Businesses and their affiliates with over $1 million of taxable service and other activities B&O income in the previous calendar year pay taxes at the service and other activities B&O rate of 1.75 percent. All others pay taxes at the service and other activities B&O rate of 1.5 percent.
Business and Occupation Tax Deduction for First Mortgage Interest. A B&O tax deduction is available to financial institutions for interest earnings on investments or loans secured by first mortgages or deeds of trust on residential properties. An originating lender that sells mortgage loans onto the secondary market but continues to service the loans, may deduct the fees for servicing these loans. This exemption is limited to community banks, which are located in less than ten states. A financial business that is located in more than ten states may not deduct from B&O tax amounts received from interest earnings on loans secured by first mortgages or deeds of trust on residential properties.
The deduction of interest on investments or loans secured by first mortgages or deeds of trust for entities engaged in banking, loan, security, or other financial business is limited to interest received on investments or qualified loans.
A qualified loan is a loan provided to a qualified buyer and a qualified buyer includes the following definitions:
By December 15th, 2024, and each December 15th thereafter, the Department of Revenue (DOR) is directed to estimate any increase in state general fund revenues as a result of limiting this deduction and notify the state treasurer of the estimated amounts. Beginning January 1, 2025, and by each January 1st thereafter, the state treasurer must transfer the estimated amount determined by DOR from the general fund into the housing trust fund. DOR may not make any adjustments to the estimate after the state treasurer makes the fund transfer.
The bill applies to interest received on or after August 1, 2023.
The committee recommended a different version of the bill than what was heard. PRO: Washington is experiencing a housing crisis. We need all options on the table to create more housing. The state needs more housing overall and increased access to that housing for all income levels. The original deduction was given on the idea that mortgage interest rates could be offered at a lower rate if the institutions were able to deduct interest on taxes. The housing market has been nationalized and local lenders can't make a huge difference with respect to interest rates in their local areas. The revenue from the repeal of the deduction would go to the housing trust fund, which has been successful historically. Development of affordable housing often relies on limited public funding. Increasing public funding for affordable housing would be beneficial. The state should explore creative and innovative ways to bridge the housing market gap like this one.
CON: Large national banks do not enjoy the deduction. This deferral is only used by community banks and local lenders. Many banks have stopped or slowed mortgage lending and eliminating the exemption would reduce the supply of mortgage credit for borrowers.
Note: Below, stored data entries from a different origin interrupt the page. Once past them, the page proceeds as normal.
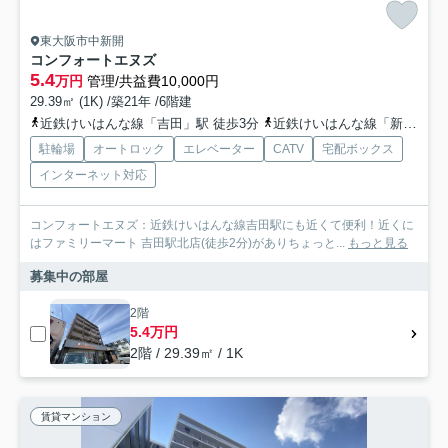
東大阪市中新開
コンフォートエヌズ
5.4
万円
管理/共益費10,000円
29.39㎡ (1K) /築21年 /6階建
近鉄けいはんな線「吉田」駅 徒歩3分
近鉄けいはんな線「新石切」駅 徒歩24分
駐輪場
オートロック
エレベーター
CATV
宅配ボックス
インターネット対応
コンフォートエヌズ：近鉄けいはんな線吉田駅にも近くて便利！近くに
はファミリーマート 吉田駅北店(徒歩2分)がありちょっと...
もっと見る
募集中の部屋
2階
5.4万円
2階 / 29.39㎡ / 1K
賃貸マンション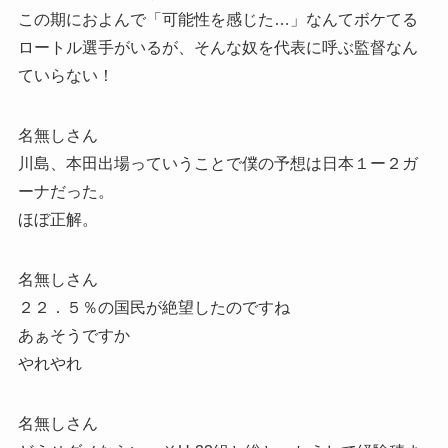
この期におよんで「可能性を感じた…」なんてボケてる
ロートル選手がいるが、そんな奴を代表に呼ぶ監督なん
ていらない！
名無しさん
川島、本田出場っていうことで僕の予想は日本１ー２ガ
ーナだった。
ほぼ正解。
名無しさん
２２．５％の国民が絶望したのですね
あぁそうですか
やれやれ
名無しさん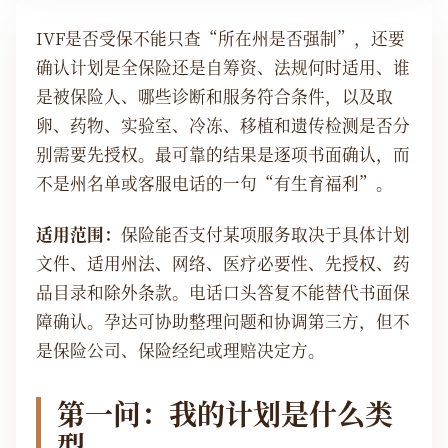
IVF是否受保不能只查“所在州是否强制”，还要
确认计划是全保险还是自筹资、法规何时适用、谁
是被保险人、哪些诊断和服务符合条件，以及取
卵、药物、实验室、冷冻、移植和遗传检测是否分
别需要先授权。最可靠的结果是逐项书面确认，而
不是州名单或客服电话的一句“有生育福利”。
适用范围：
保险能否支付某项服务取决于具体计划
文件、适用州法、网络、医疗必要性、先授权、药
品目录和除外条款。电话口头答复不能替代书面保
障确认。孕达可协助整理问题和协调第三方，但不
是保险公司、保险经纪或理赔决定方。
第一问：我的计划是什么类
型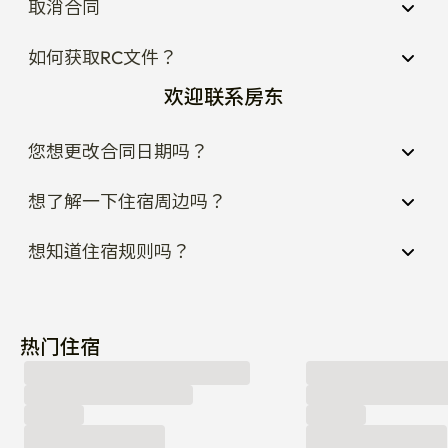
取消合同
如何获取RC文件？
欢迎联系房东
您想更改合同日期吗？
想了解一下住宿周边吗？
想知道住宿规则吗？
热门住宿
Some people are willing to pay the premium to keep the money in the community, but there’s a limit to the premium they’re willing to pay. Many beneficial programs tailored to communities may be at risk should this deduction be repealed. Some smaller banks can create affordable loan programs at a lower rate than national banks and this bill would limit the ability for smaller banks to provide the lower rates. Now is not the time to place more tax burden on small lending entities. This proposal will do more to exacerbate the housing problem than to solve it. If you want more of something you subsidize it, if you want less, you tax it. The business of mortgages has shifted to independent mortgage lenders instead of banks.